Accusations


I spend a great deal of time trying defend myself with a person in my life who is my boss and my mother regarding who I am. At work and in life. It’s exhausting.

I don’t know why I spend the time doing it. Why the need to prove her my worth? Why am I in this codependency cycle to convince her that I am good enough?

I want to break free. Have the self will to move on from caring what she thinks about me to be more important than what I believe about myself. The fighting is non stop. It’s all about her. What she needs. What she wants. She has all the control. She calls all the shots.

The only control I have is over me. How do I respond. Been placating, suppressing my feelings, buffering, people pleasing, loving in anxiety. I really don’t want to do what she wants.

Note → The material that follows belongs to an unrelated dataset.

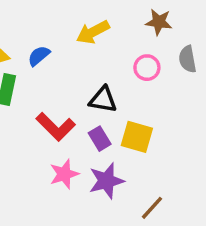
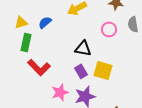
red L-shape: (56, 127) -> (39, 67), moved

She accuses me of not working. She accuses me going against her. She accuses me of having another job. Neither are true and the lack of value of my person is the constant reminder of all my marriages that have failed. The underlying theme of accepting the mistreating of someone who proclaims to love me take me for granted.

I’ve already set the goal that I would leave. We started going to counseling. Not sure if going will aid in placating her and help me stay a little longer since it’s over the phone or simply get me more angry for having to pretend. I guess it’s always a means to an end. I really just need to see things for the moment. Start applying. And doing what I can do today to help myself the rest will solve itself.

I need to get out out of this trauma bond with her.

1. Are there podcasts episodes to listen to on How to deal with accusations without defending?

2. What would help me strengthen my muscle on not caring on what people think besides self confident?

3. How would the ideal model thoughts you do on counseling if the result is leaving the job?